Tendo, sido formulado pedido de procedência da impugnação judicial, o que impõe saber é se, as causas de pedir são, ou não, idóneas à procedência da pretensão do interessado e por isso a sentença recorrida ao invés de se decidir pelo juízo de “erro na forma de processo” que não se verifica, devia ter apreciado o pedido.

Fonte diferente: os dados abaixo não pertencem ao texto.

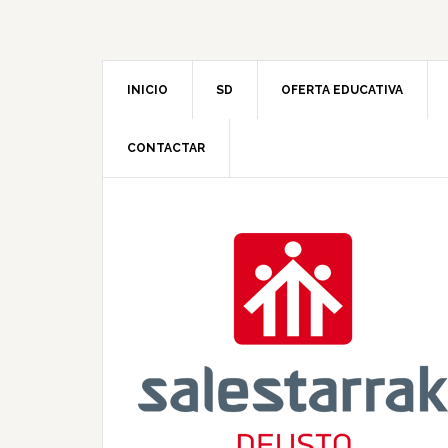
INICIO
SD
OFERTA EDUCATIVA
CONTACTAR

Cumpre, ainda, observar que como bem se refere no parecer do Mº Pº, supra destacado, o ora recorrente foi citado para os termos da execução, por via de reversão, por carta registada expedida em 15.04.2013, tendo apresentado a impugnação judicial em 22.07.2013, como lhe é consentido pelo disposto no art. 9°, n.º 3 do CPPT e art. 22°, n.º 4 da LGT sendo a mesma tempestiva (art. 102°, n° 1, al. c) do CPPT, art. 138°, n.º 1 e 2 do CPC e art. 12.º da LOFTJ) por aplicação da regra de continuidade dos prazos que à data estabelecia que “O prazo processual, estabelecido por lei ou fixado por despacho do juiz, é contínuo, suspendendo-se, no entanto, durante as férias judiciais, salvo se a sua duração for igual ou superior a seis meses ou se tratar de atos a praticar em processos que a lei considere urgentes”. E de que “ As férias judiciais decorrem de 22 de Dezembro a 3 de Janeiro, do domingo de Ramos à segunda-feira de Páscoa e de 16 de Julho a 31 de Agosto” (Regra do artigo 12.º da LOFTJ e que continua contida, actualmente, no artigo 28º da Lei 62/2013 de 26 de Agosto).
Preparando a decisão formulam-se as seguintes proposições:
1) I - O erro na forma de processo afere-se pela adequação do meio processual utilizado ao fim por ele visado, de acordo com o pedido formulado pelo autor.
2) É a oposição à execução fiscal e não a impugnação judicial ou a reclamação prevista no artº 276º do CPPT o meio processual adequado para o revertido impugnar contenciosamente o despacho que ordena a reversão.
3) Se o pedido formulado em juízo pelo revertido é de que seja julgada provada e procedente a impugnação anulando-se a liquidação de IRC do ano de 2009, é adequado o meio processual de impugnação que lhe assiste o direito de deduzir nos termos dos artigos 9°, n.º 3 do CPPT e 22°, n.º 4 da LGT.
4) O pedido complementar formulado de” extinguindo-se em consequência, a reversão e a execução contra o impugnante não obsta ao prosseguimento da impugnação devendo ser lido e tido como “consequência necessária” do pedido de anulação da liquidação do IRC.

4- DECISÃO:
Pelo exposto, acordam os Juízes da Secção de Contencioso Tributário do Supremo Tribunal Administrativo em conceder provimento ao recurso revogando a decisão recorrida e determinando a baixa dos autos à primeira instância para aí prosseguirem como impugnação da liquidação de IRC do ano de 2009 à Sociedade B………..SA, se a tal nada mais obstar.

Sem custas.
Lisboa, 11 de Maio de 2016. - Ascensão Lopes (relator) - Dulce Neto - Francisco Rothes.